## Information given
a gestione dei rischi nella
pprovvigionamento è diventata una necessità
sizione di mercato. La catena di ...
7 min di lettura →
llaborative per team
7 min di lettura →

---

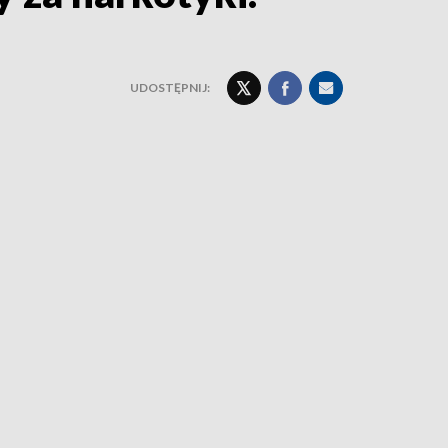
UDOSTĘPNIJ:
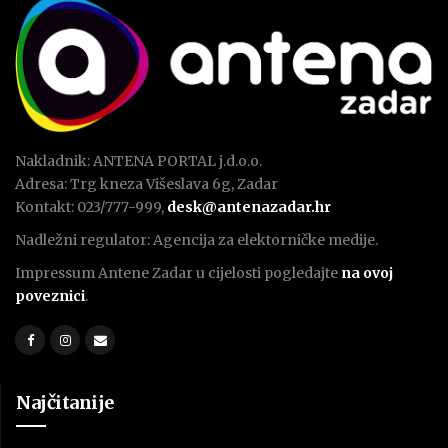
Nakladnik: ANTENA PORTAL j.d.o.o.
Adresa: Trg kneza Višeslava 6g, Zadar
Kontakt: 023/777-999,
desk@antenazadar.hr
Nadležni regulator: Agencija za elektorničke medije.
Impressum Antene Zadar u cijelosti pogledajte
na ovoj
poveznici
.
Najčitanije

## To do
Would you print, exactly as written, every line above from the one holding "desk@antenazadar.hr" through the one holding "Najčitanije", with both included and no other lines?

## Solution to the exercise
desk@antenazadar.hr
Nadležni regulator: Agencija za elektorničke medije.
Impressum Antene Zadar u cijelosti pogledajte
na ovoj
poveznici
.
Najčitanije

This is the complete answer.